Your goal: Each line of the data must be given back verbatim, with pictures removed.
START Input material
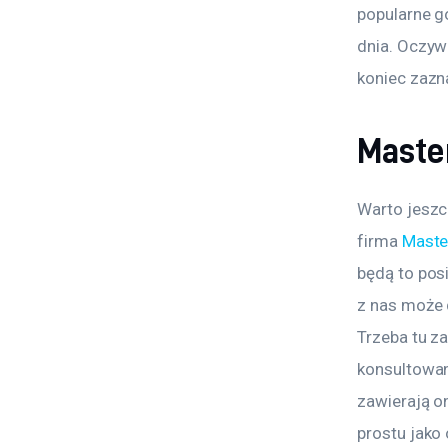
popularne go
dnia. Oczywi
koniec zazn
Master
Warto jeszc
firma 
Maste
będą to posi
z nas może d
Trzeba tu z
konsultowan
zawierają o
prostu jako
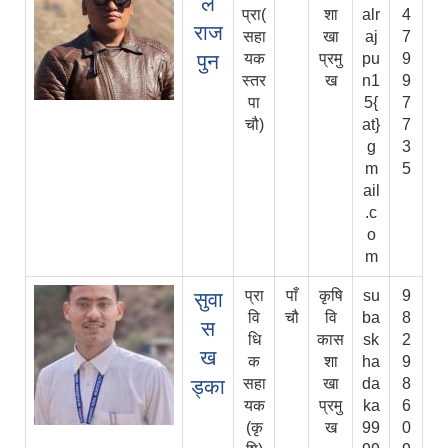
ल
प्रा(
शा
alr
4
राज
सहा
खा
aj
7
पुन
यक
प्रमु
pu
9
स्तर
ख
n1
9
पा
5{
7
चौ)
at}
7
g
3
m
5
ail
.c
o
m
प्रा
पाँ
कृषि
su
9
सुवा
वि
चौ
वि
ba
8
स
धि
कास
sk
2
ख
क
शा
ha
9
ड्का
सहा
खा
da
8
यक
प्रमु
ka
6
(कृ
ख
99
0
END Input material
Solution for this problem:
popularne go
dnia. Oczywi
koniec zazn
Master
Warto jeszc
firma 
Maste
będą to posi
z nas może d
Trzeba tu z
konsultowan
zawierają o
prostu jako
ल
प्रा(
शा
alr
4
राज
सहा
खा
aj
7
पुन
यक
प्रमु
pu
9
स्तर
ख
n1
9
पा
5{
7
चौ)
at}
7
g
3
m
5
ail
.c
o
m
प्रा
पाँ
कृषि
su
9
सुवा
वि
चौ
वि
ba
8
स
धि
कास
sk
2
ख
क
शा
ha
9
ड्का
सहा
खा
da
8
यक
प्रमु
ka
6
(कृ
ख
99
0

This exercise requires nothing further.